## Lesson - 13 Pointer

13.1 INTRODUCTION

Which feature of C do beginners find most difficult to understand? The answer is easy: pointers. Other languages have pointers but few use them so frequently as C does. And why not? It is C’s clever use of pointers that makes it the excellent language it is.

The difficulty beginners have with pointers has much to do with C’s pointer terminology than the actual concept. For instance, when a C programmer says that a certain variable is a “pointer”, what does that mean? It is hard to see how a variable can point to something, or in a certain direction.

It is hard to get a grip on pointers just by listening to programmer’s jargon. In our discussion of C pointers, therefore, we will try to avoid this difficulty by explaining pointers in terms of programming concepts we already understand. The first thing we want to do is explain the rationale of C’s pointer notation.

13.2 Pointer Notation

Consider the declaration,

int i = 3 ;

This declaration tells the C compiler to:

(a) Reserve space in memory to hold the integer value.

(b) Associate the name i with this memory location.

(c) Store the value 3 at this location.

We may represent i’s location in memory by the following memory map.

We see that the computer has selected memory location 65524 as the place to store the value 3. The location number 65524 is not a number to be relied upon, because some other time the computer may choose a different location for storing the value 3. The important point is, i’s address in memory is a number.

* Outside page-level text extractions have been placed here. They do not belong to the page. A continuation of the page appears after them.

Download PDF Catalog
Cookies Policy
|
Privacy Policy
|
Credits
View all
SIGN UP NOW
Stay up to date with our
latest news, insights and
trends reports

We can print this address number through the following program:

void main( )

{

int i = 3 ;

printf ( "\nAddress of i = %u", &i ) ;

printf ( "\nValue of i = %d", i ) ;

}

The output of the above program would be:

Value of i = 3

Look at the first printf( ) statement carefully. ‘&’ used in this statement is C’s ‘address of’ operator. The expression &i returns the address of the variable i, which in this case happens to be 65524. Since 65524 represents an address, there is no question of a sign being associated with it. Hence it is printed out using %u, which is a format specifier for printing an unsigned integer. We have been using the ‘&’ operator all the time in the scanf( ) statement.

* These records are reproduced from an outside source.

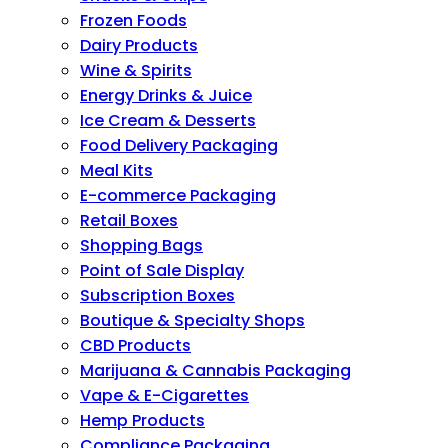
Frozen Foods
Dairy Products
Wine & Spirits
Energy Drinks & Juice
Ice Cream & Desserts
Food Delivery Packaging
Meal Kits
E-commerce Packaging
Retail Boxes
Shopping Bags
Point of Sale Display
Subscription Boxes
Boutique & Specialty Shops
CBD Products
Marijuana & Cannabis Packaging
Vape & E-Cigarettes
Hemp Products
Compliance Packaging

The other pointer operator available in C is ‘*’, called ‘value at address’ operator. It gives the value stored at a particular address. The ‘value at address’ operator is also called ‘indirection’ operator.

Observe carefully the output of the following program:

void main( )

{

int i = 3 ;

printf ( "\nAddress of i = %u", &i ) ;

printf ( "\nValue of i = %d", i ) ;

printf ( "\nValue of i = %d", *( &i ) ) ;

}

The output of the above program would be:

Value of i = 3

Value of i = 3

Note that printing the value of *( &i ) is same as printing the value of i.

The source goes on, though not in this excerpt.